In Österreich brennen die Polizeiautos. Heuer sechs in Wien, im Jahr davor eines in Innsbruck. Für die Alpenrepublik ist das eine beachtliche Zahl in so kurzer Zeit. Radikalisiert sich gerade die linksextreme Szene?

„Im beschaulichen Innsbruck hat‘s gebrannt und in der Nacht zum 5. Februar 2021 musste ein Einsatzfahrzeug der Polizei das Zeitliche segnen“, fängt der Text an, der am 6. Feber am linksextremen Portal „Indymedia“ anonym veröffentlicht wurde. Und nein, es ist kein Bekennerschreiben, aber ganz nah dran: „Das Auto brannte vollständig aus und ist nun sozusagen ‚dienstunfähig‘. Ausgegangen wird von Brandstiftung. Prinzipiell eine tolle Sache, denn nun ist – zumindest für den Moment – ein Auto mit Bullen weniger auf Innsbrucks Straßen unterwegs, mit dem kontrolliert, schikaniert und bestraft werden kann.“ Die klammheimliche Freude kann ja auch einen Grund haben: „Bis dato gibt es keine Hinweise, kein Bekennungsschreiben, nichts was auf die Urheberschaft dieser Attacke schließen lässt. Und die wird es wohl auch kaum brauchen, denn ein solcher unmissverständliche Angriff auf die Infrastruktur der Polizei braucht wohl kaum eine weitergehende Erklärung. Gründe gibt’s genug und sie speisen sich ganz einfach aus der üblichen Tätigkeit der Bullen. Basta.“

So um die Ecke geschrieben kann man ja auch ganz direkt zugeben, dass man es mag. Und vielleicht, dass man man damit was zu tun hatte … Pikant ist es allemal, denn das einzelne Polizeiauto wirkt wie ein Vorläufer des Anschlages in Wien, wo sechs zivile Polizeifahrzeuge vom Joint Operational Office (JJO), der zentralen Stelle zur Bekämpfung von Menschenhandel und Schlepperei des Bundeskriminalamtes in Wien-Leopoldstadt, in Flammen aufgegangen sind. Bei einem siebten wurde die Scheibe eingeschlagen.
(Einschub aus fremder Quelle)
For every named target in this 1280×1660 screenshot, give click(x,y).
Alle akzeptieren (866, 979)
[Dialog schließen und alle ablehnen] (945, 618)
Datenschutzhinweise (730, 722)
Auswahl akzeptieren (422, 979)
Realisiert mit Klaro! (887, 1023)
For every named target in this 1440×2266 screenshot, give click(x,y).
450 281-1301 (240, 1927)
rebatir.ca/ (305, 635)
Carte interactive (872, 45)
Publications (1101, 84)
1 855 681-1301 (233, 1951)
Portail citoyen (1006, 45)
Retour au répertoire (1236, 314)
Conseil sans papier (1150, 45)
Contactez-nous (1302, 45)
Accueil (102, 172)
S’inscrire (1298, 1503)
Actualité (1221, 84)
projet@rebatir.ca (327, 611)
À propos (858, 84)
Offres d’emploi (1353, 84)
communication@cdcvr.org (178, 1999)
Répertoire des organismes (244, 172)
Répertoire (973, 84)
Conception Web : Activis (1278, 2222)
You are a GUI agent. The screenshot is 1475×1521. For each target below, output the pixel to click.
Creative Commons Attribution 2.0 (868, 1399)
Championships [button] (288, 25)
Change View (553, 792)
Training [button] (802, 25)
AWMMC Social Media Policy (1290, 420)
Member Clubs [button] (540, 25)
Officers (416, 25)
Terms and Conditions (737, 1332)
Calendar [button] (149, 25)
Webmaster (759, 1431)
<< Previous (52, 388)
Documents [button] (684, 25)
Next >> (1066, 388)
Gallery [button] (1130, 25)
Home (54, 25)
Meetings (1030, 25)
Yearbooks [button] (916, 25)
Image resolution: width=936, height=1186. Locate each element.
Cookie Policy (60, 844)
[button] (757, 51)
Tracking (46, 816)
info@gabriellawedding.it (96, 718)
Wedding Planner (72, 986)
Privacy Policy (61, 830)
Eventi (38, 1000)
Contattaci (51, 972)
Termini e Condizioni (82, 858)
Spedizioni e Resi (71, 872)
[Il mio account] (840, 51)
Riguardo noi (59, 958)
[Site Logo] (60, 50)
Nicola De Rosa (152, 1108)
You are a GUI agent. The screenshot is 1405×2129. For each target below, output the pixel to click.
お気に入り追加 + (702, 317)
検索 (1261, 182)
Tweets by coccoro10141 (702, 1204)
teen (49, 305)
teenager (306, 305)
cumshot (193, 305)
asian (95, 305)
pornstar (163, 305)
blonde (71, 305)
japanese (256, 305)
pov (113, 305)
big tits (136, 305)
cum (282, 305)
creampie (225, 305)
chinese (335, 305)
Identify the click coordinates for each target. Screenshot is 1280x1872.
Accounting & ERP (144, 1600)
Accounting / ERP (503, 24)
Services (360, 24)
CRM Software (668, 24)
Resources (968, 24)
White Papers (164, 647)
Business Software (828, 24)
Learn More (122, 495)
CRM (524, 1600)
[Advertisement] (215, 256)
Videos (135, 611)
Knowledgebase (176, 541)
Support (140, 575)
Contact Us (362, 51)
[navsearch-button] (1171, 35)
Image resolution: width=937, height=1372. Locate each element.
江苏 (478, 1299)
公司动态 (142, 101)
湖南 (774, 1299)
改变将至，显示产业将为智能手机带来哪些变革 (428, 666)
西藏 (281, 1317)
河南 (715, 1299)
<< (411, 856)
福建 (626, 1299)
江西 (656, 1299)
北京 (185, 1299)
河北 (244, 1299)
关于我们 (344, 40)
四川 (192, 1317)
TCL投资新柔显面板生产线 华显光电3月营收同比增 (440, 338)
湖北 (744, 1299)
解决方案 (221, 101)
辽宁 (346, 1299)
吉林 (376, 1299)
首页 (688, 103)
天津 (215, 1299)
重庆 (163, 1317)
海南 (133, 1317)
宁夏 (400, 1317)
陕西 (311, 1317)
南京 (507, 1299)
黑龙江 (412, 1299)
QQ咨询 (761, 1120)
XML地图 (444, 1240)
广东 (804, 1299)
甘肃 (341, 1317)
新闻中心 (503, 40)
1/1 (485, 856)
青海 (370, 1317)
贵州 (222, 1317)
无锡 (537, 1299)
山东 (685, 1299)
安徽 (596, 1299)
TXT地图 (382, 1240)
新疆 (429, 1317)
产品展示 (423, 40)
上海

Und es muss nicht immer „Indymedia“ sein, auch wenn es sicherer ist. Die Antifa in Innsbruck hängt sich auch ganz schön weit aus dem Fenster: „Kommentar“. Hier wird aber „Emrawi“ zitiert, eine autonome heimische Online-Plattform, die digital in die alten Spuren des extremistischen „TATblatts“ tritt. Da kann man sich schon mal bekennen, neben allerhand klassisch linksextremen Themen, von Lobau bis Migration.

Übrigens Innsbruck: Dort hat genau am Vortag des nächtlichen Wiener Anschlags, am 30. Jänner, die große Szene-Demo zu „Grenzen töten“ stattgefunden. Und während alles in Innsbruck ist und alle dorthin schauen wird in der Nacht in der Wiener Leopoldstadt bei der Anti-Schlepper-Polizei an Polizeiautos gezündelt. Bekennerschreiben zu der Aktion? Bisher keines. Aber wie hieß das im Tiroler „Kommentar“? „Und die wird es wohl auch kaum brauchen, denn ein solcher unmissverständliche Angriff auf die Infrastruktur der Polizei braucht wohl kaum eine weitergehende Erklärung.“ Und wozu auch. Bekennerbriefe regen die Polizei so auf. Das „autonome Xindl Wien“ weiß sich trotzdem positiv zu äußern:

Ansonsten aber beeindruckendes Schweigen in den Kanälen der extremen Linken. Nämlich auffällig total. Kaum wer kommentiert, kein Feixen, außer vom „Xindl“. Und das, obwohl der Brandanschlag von Wien ebenso sehr gut zum Thema der Demo in Innsbruck passt wie zum Szene-Generalthema „Kampf gegen Abschiebungen“ und für Migration.

Szenerelevante Journalisten berichten extrem neutral über den Wiener Brandanschlag. Die Vermutung in „heute“ dagegen, dass Schlepper hinter dem Angriff auf die Fremdenpolizei stehen, dürfte eine sinnlose Mutmaßung sein. Man versaut sich doch nicht das Geschäft, indem man die Polizei aufregt. Vermutlich haben eher die „No Border“-Freunde hier eine Grenze überschritten.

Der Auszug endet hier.